··· Records for this exercise

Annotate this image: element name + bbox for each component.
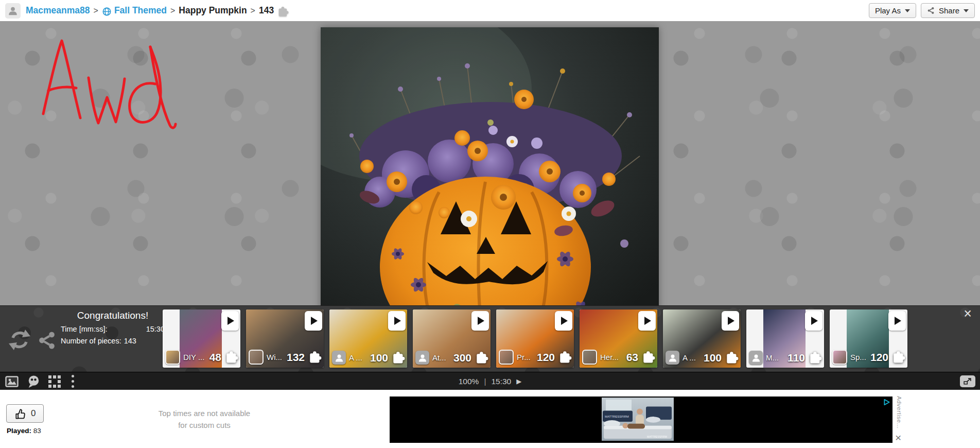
piece-count: 110 bbox=[787, 352, 805, 364]
related-puzzle-card[interactable]: Pr... 120 bbox=[496, 309, 574, 368]
advertisement-banner[interactable]: MATTRESSFIRM MATTRESSFIRM bbox=[390, 397, 892, 443]
play-timer-icon[interactable]: ▶ bbox=[516, 377, 521, 385]
card-info-row: A ... 100 bbox=[332, 351, 406, 365]
top-times-message: Top times are not available for custom c… bbox=[130, 408, 279, 431]
play-icon bbox=[227, 317, 234, 325]
play-icon bbox=[311, 317, 318, 325]
creator-avatar[interactable] bbox=[332, 351, 346, 365]
congratulations-summary: Congratulations! Time [mm:ss]: 15:30 Num… bbox=[61, 310, 165, 345]
share-icon bbox=[37, 331, 57, 350]
thumbs-up-icon bbox=[14, 408, 26, 420]
adchoices-icon[interactable] bbox=[883, 399, 890, 406]
like-button[interactable]: 0 bbox=[6, 404, 44, 423]
share-result-button[interactable] bbox=[37, 331, 57, 350]
puzzle-piece-icon bbox=[475, 351, 489, 365]
card-info-row: Her... 63 bbox=[582, 350, 656, 365]
piece-count: 100 bbox=[370, 352, 388, 364]
puzzle-piece-icon bbox=[725, 351, 739, 365]
breadcrumb-separator: > bbox=[94, 6, 98, 15]
play-puzzle-button[interactable] bbox=[388, 311, 406, 331]
piece-count: 132 bbox=[287, 351, 305, 364]
top-times-line2: for custom cuts bbox=[130, 420, 279, 432]
puzzle-piece-icon bbox=[308, 351, 322, 364]
completed-puzzle-image bbox=[321, 27, 659, 336]
jigsaw-puzzle-app: Macmeanma88 > Fall Themed > Happy Pumpki… bbox=[0, 0, 980, 448]
ad-logo-text: MATTRESSFIRM bbox=[647, 436, 667, 438]
breadcrumb-user-link[interactable]: Macmeanma88 bbox=[26, 5, 90, 16]
puzzle-piece-icon bbox=[891, 351, 906, 364]
puzzle-toolbar: 100% | 15:30 ▶ bbox=[0, 372, 980, 390]
breadcrumb-category-link[interactable]: Fall Themed bbox=[114, 5, 167, 16]
puzzle-piece-icon bbox=[224, 351, 239, 364]
puzzle-title: M... bbox=[766, 353, 784, 362]
piece-count: 120 bbox=[870, 351, 888, 364]
creator-avatar[interactable] bbox=[749, 351, 763, 365]
refresh-icon bbox=[8, 329, 31, 351]
header-actions: Play As Share bbox=[869, 3, 975, 18]
advertise-link[interactable]: Advertise... bbox=[896, 396, 902, 436]
related-puzzle-card[interactable]: At... 300 bbox=[413, 309, 491, 368]
puzzle-piece-icon bbox=[277, 6, 289, 18]
play-puzzle-button[interactable] bbox=[638, 311, 656, 331]
puzzle-piece-icon bbox=[808, 351, 822, 365]
play-puzzle-button[interactable] bbox=[722, 311, 739, 331]
creator-avatar[interactable] bbox=[415, 351, 429, 365]
play-puzzle-button[interactable] bbox=[555, 311, 572, 331]
piece-count: 300 bbox=[453, 352, 471, 364]
creator-avatar[interactable] bbox=[666, 351, 679, 365]
play-puzzle-button[interactable] bbox=[805, 311, 822, 331]
creator-avatar[interactable] bbox=[832, 350, 847, 365]
card-info-row: At... 300 bbox=[415, 351, 489, 365]
puzzle-title: Wi... bbox=[267, 353, 284, 361]
related-puzzle-card[interactable]: DIY ... 48 bbox=[163, 309, 240, 368]
restart-puzzle-button[interactable] bbox=[8, 329, 31, 351]
related-puzzle-card[interactable]: Her... 63 bbox=[580, 309, 657, 368]
card-info-row: Wi... 132 bbox=[249, 350, 322, 365]
play-icon bbox=[728, 317, 734, 325]
chevron-down-icon bbox=[905, 9, 910, 12]
play-icon bbox=[561, 317, 568, 325]
puzzle-title: Pr... bbox=[517, 353, 534, 361]
play-icon bbox=[478, 317, 484, 325]
related-puzzle-card[interactable]: Wi... 132 bbox=[246, 309, 324, 368]
related-puzzle-card[interactable]: A ... 100 bbox=[329, 309, 407, 368]
played-count: Played: 83 bbox=[7, 427, 41, 435]
creator-avatar[interactable] bbox=[499, 350, 514, 365]
puzzle-title: Her... bbox=[600, 353, 623, 361]
puzzle-title: A ... bbox=[682, 353, 701, 362]
congratulations-panel: Congratulations! Time [mm:ss]: 15:30 Num… bbox=[0, 305, 980, 372]
ad-video-frame[interactable]: MATTRESSFIRM MATTRESSFIRM bbox=[602, 398, 674, 441]
person-icon bbox=[417, 353, 428, 363]
breadcrumb-separator: > bbox=[170, 6, 175, 15]
puzzle-title: A ... bbox=[349, 353, 367, 362]
creator-avatar[interactable] bbox=[582, 350, 597, 365]
creator-avatar[interactable] bbox=[165, 350, 180, 365]
close-ad-button[interactable]: × bbox=[895, 432, 901, 443]
card-info-row: M... 110 bbox=[749, 351, 822, 365]
share-label: Share bbox=[939, 6, 959, 15]
puzzle-piece-icon bbox=[641, 351, 656, 364]
share-button[interactable]: Share bbox=[921, 3, 975, 18]
close-panel-button[interactable]: × bbox=[964, 307, 972, 321]
creator-avatar[interactable] bbox=[249, 350, 264, 365]
play-puzzle-button[interactable] bbox=[888, 311, 906, 331]
breadcrumb-puzzle-title: Happy Pumpkin bbox=[179, 5, 247, 16]
chevron-down-icon bbox=[964, 9, 969, 12]
card-info-row: Sp... 120 bbox=[832, 350, 906, 365]
related-puzzle-card[interactable]: A ... 100 bbox=[663, 309, 741, 368]
play-puzzle-button[interactable] bbox=[221, 311, 239, 331]
play-puzzle-button[interactable] bbox=[471, 311, 489, 331]
share-icon bbox=[927, 7, 935, 14]
piece-count: 63 bbox=[626, 351, 638, 364]
puzzle-board[interactable]: Congratulations! Time [mm:ss]: 15:30 Num… bbox=[0, 21, 980, 390]
related-puzzle-card[interactable]: Sp... 120 bbox=[830, 309, 907, 368]
play-as-button[interactable]: Play As bbox=[869, 3, 916, 18]
user-avatar[interactable] bbox=[5, 3, 21, 19]
page-footer: 0 Played: 83 Top times are not available… bbox=[0, 390, 980, 448]
pieces-value: 143 bbox=[124, 337, 136, 345]
fullscreen-button[interactable] bbox=[960, 375, 975, 387]
play-puzzle-button[interactable] bbox=[305, 311, 322, 331]
play-icon bbox=[895, 317, 901, 325]
related-puzzle-card[interactable]: M... 110 bbox=[746, 309, 824, 368]
breadcrumb: Macmeanma88 > Fall Themed > Happy Pumpki… bbox=[26, 5, 289, 16]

······

Each entry above must be printed exactly, apart from its pictures.

Solution for this exercise:
Annotate this image: element name + bbox for each component.
piece-count: 110 bbox=[787, 352, 805, 364]
related-puzzle-card[interactable]: Pr... 120 bbox=[496, 309, 574, 368]
advertisement-banner[interactable]: MATTRESSFIRM MATTRESSFIRM bbox=[390, 397, 892, 443]
play-timer-icon[interactable]: ▶ bbox=[516, 377, 521, 385]
card-info-row: A ... 100 bbox=[332, 351, 406, 365]
top-times-message: Top times are not available for custom c… bbox=[130, 408, 279, 431]
play-icon bbox=[227, 317, 234, 325]
play-icon bbox=[311, 317, 318, 325]
creator-avatar[interactable] bbox=[332, 351, 346, 365]
congratulations-summary: Congratulations! Time [mm:ss]: 15:30 Num… bbox=[61, 310, 165, 345]
share-icon bbox=[37, 331, 57, 350]
thumbs-up-icon bbox=[14, 408, 26, 420]
adchoices-icon[interactable] bbox=[883, 399, 890, 406]
like-button[interactable]: 0 bbox=[6, 404, 44, 423]
share-result-button[interactable] bbox=[37, 331, 57, 350]
puzzle-piece-icon bbox=[475, 351, 489, 365]
card-info-row: Her... 63 bbox=[582, 350, 656, 365]
piece-count: 100 bbox=[370, 352, 388, 364]
puzzle-piece-icon bbox=[725, 351, 739, 365]
breadcrumb-separator: > bbox=[94, 6, 98, 15]
play-puzzle-button[interactable] bbox=[388, 311, 406, 331]
piece-count: 132 bbox=[287, 351, 305, 364]
top-times-line2: for custom cuts bbox=[130, 420, 279, 432]
puzzle-piece-icon bbox=[308, 351, 322, 364]
completed-puzzle-image bbox=[321, 27, 659, 336]
jigsaw-puzzle-app: Macmeanma88 > Fall Themed > Happy Pumpki… bbox=[0, 0, 980, 448]
ad-logo-text: MATTRESSFIRM bbox=[647, 436, 667, 438]
breadcrumb-user-link[interactable]: Macmeanma88 bbox=[26, 5, 90, 16]
puzzle-piece-icon bbox=[891, 351, 906, 364]
puzzle-toolbar: 100% | 15:30 ▶ bbox=[0, 372, 980, 390]
breadcrumb-category-link[interactable]: Fall Themed bbox=[114, 5, 167, 16]
puzzle-piece-icon bbox=[224, 351, 239, 364]
puzzle-title: M... bbox=[766, 353, 784, 362]
piece-count: 120 bbox=[870, 351, 888, 364]
creator-avatar[interactable] bbox=[749, 351, 763, 365]
refresh-icon bbox=[8, 329, 31, 351]
header-actions: Play As Share bbox=[869, 3, 975, 18]
advertise-link[interactable]: Advertise... bbox=[896, 396, 902, 436]
related-puzzle-card[interactable]: At... 300 bbox=[413, 309, 491, 368]
puzzle-piece-icon bbox=[277, 6, 289, 18]
play-puzzle-button[interactable] bbox=[638, 311, 656, 331]
puzzle-piece-icon bbox=[808, 351, 822, 365]
play-puzzle-button[interactable] bbox=[722, 311, 739, 331]
creator-avatar[interactable] bbox=[415, 351, 429, 365]
play-puzzle-button[interactable] bbox=[555, 311, 572, 331]
piece-count: 300 bbox=[453, 352, 471, 364]
creator-avatar[interactable] bbox=[666, 351, 679, 365]
play-puzzle-button[interactable] bbox=[805, 311, 822, 331]
creator-avatar[interactable] bbox=[832, 350, 847, 365]
card-info-row: At... 300 bbox=[415, 351, 489, 365]
puzzle-title: Wi... bbox=[267, 353, 284, 361]
related-puzzle-card[interactable]: DIY ... 48 bbox=[163, 309, 240, 368]
restart-puzzle-button[interactable] bbox=[8, 329, 31, 351]
related-puzzle-card[interactable]: Her... 63 bbox=[580, 309, 657, 368]
card-info-row: Wi... 132 bbox=[249, 350, 322, 365]
play-icon bbox=[728, 317, 734, 325]
chevron-down-icon bbox=[905, 9, 910, 12]
play-icon bbox=[561, 317, 568, 325]
puzzle-title: Pr... bbox=[517, 353, 534, 361]
play-icon bbox=[478, 317, 484, 325]
related-puzzle-card[interactable]: Wi... 132 bbox=[246, 309, 324, 368]
related-puzzle-card[interactable]: A ... 100 bbox=[329, 309, 407, 368]
played-count: Played: 83 bbox=[7, 427, 41, 435]
creator-avatar[interactable] bbox=[499, 350, 514, 365]
puzzle-title: Her... bbox=[600, 353, 623, 361]
puzzle-title: A ... bbox=[682, 353, 701, 362]
congratulations-panel: Congratulations! Time [mm:ss]: 15:30 Num… bbox=[0, 305, 980, 372]
ad-video-frame[interactable]: MATTRESSFIRM MATTRESSFIRM bbox=[602, 398, 674, 441]
person-icon bbox=[417, 353, 428, 363]
breadcrumb-separator: > bbox=[170, 6, 175, 15]
puzzle-title: A ... bbox=[349, 353, 367, 362]
creator-avatar[interactable] bbox=[582, 350, 597, 365]
creator-avatar[interactable] bbox=[165, 350, 180, 365]
close-ad-button[interactable]: × bbox=[895, 432, 901, 443]
card-info-row: M... 110 bbox=[749, 351, 822, 365]
share-label: Share bbox=[939, 6, 959, 15]
puzzle-piece-icon bbox=[641, 351, 656, 364]
share-button[interactable]: Share bbox=[921, 3, 975, 18]
close-panel-button[interactable]: × bbox=[964, 307, 972, 321]
creator-avatar[interactable] bbox=[249, 350, 264, 365]
play-puzzle-button[interactable] bbox=[888, 311, 906, 331]
breadcrumb-puzzle-title: Happy Pumpkin bbox=[179, 5, 247, 16]
chevron-down-icon bbox=[964, 9, 969, 12]
card-info-row: Sp... 120 bbox=[832, 350, 906, 365]
related-puzzle-card[interactable]: A ... 100 bbox=[663, 309, 741, 368]
play-puzzle-button[interactable] bbox=[221, 311, 239, 331]
play-puzzle-button[interactable] bbox=[471, 311, 489, 331]
share-icon bbox=[927, 7, 935, 14]
piece-count: 63 bbox=[626, 351, 638, 364]
puzzle-board[interactable]: Congratulations! Time [mm:ss]: 15:30 Num… bbox=[0, 21, 980, 390]
related-puzzle-card[interactable]: Sp... 120 bbox=[830, 309, 907, 368]
play-as-button[interactable]: Play As bbox=[869, 3, 916, 18]
user-avatar[interactable] bbox=[5, 3, 21, 19]
page-footer: 0 Played: 83 Top times are not available… bbox=[0, 390, 980, 448]
pieces-value: 143 bbox=[124, 337, 136, 345]
fullscreen-button[interactable] bbox=[960, 375, 975, 387]
play-puzzle-button[interactable] bbox=[305, 311, 322, 331]
play-icon bbox=[895, 317, 901, 325]
related-puzzle-card[interactable]: M... 110 bbox=[746, 309, 824, 368]
breadcrumb: Macmeanma88 > Fall Themed > Happy Pumpki… bbox=[26, 5, 289, 16]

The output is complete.